Quicktake

How the 6% Real Estate Commission Became Endangered

A realtor locks the door following an open house at a home in Seattle, Washington.

Photographer: David Ryder/Bloomberg

The 6% real estate commission, a mainstay of US home sales, is under threat like never before. The National Association of Realtors has agreed under legal pressure to make changes to its longstanding rules that could alter how fees are apportioned to buyers’ and sellers’ agents — a system that critics say makes commissions much higher in the US than elsewhere. The group’s settlement to end a class-action lawsuit came after a Missouri jury found that it and others had colluded to keep the fees high.

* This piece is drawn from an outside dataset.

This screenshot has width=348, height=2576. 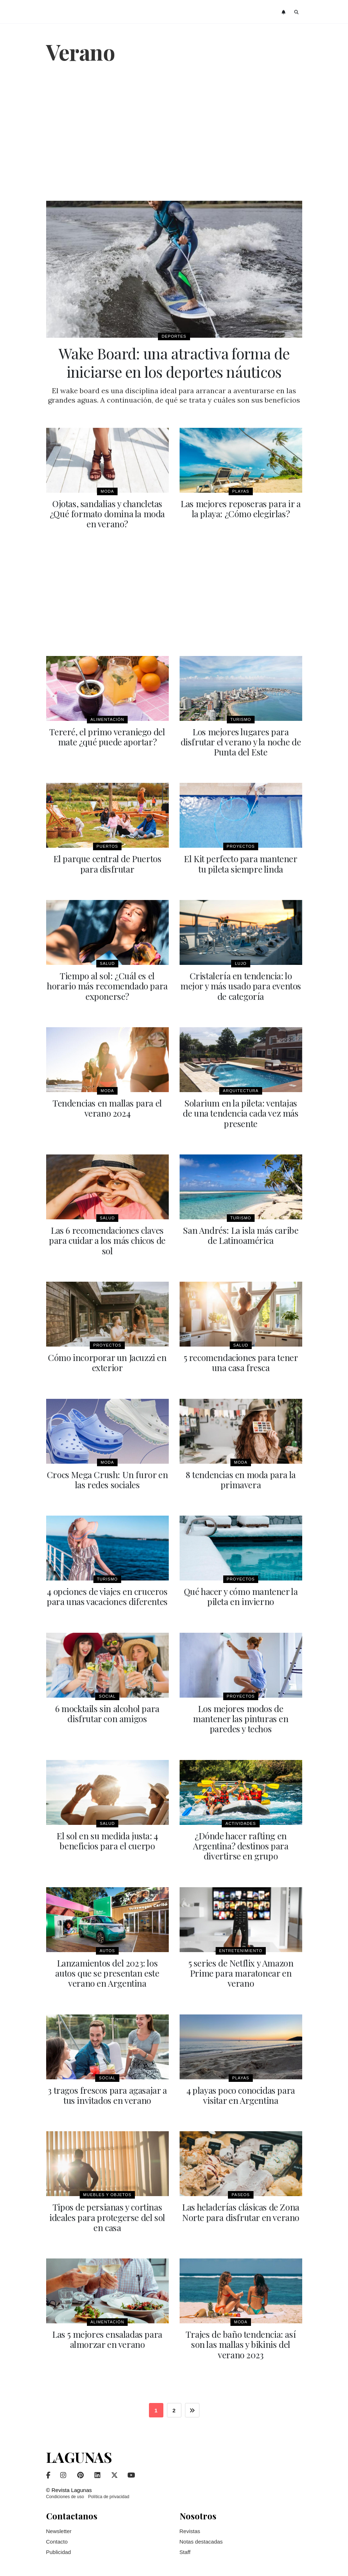 I want to click on Notas destacadas, so click(x=201, y=2536).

On April 5, the Justice Department received the go-ahead from an appeals court to reopen its antitrust probe of the Realtor group, a move that’s likely to increase pressure on the industry. But 6% commissions won’t go away overnight, experts say, and it’s unclear how much leverage consumers will have in what will now be a negotiation over the fees.

The seller typically agrees to pay a 5% to 6% commission on a sale of their property. Once a sale is completed, the seller’s agent then splits the commission with the buyer’s agent. This system is largely unique to the US, and it’s tied to the Realtor association’s control of many of the country’s so-called multiple listing services, which aggregate properties available for sale in a region.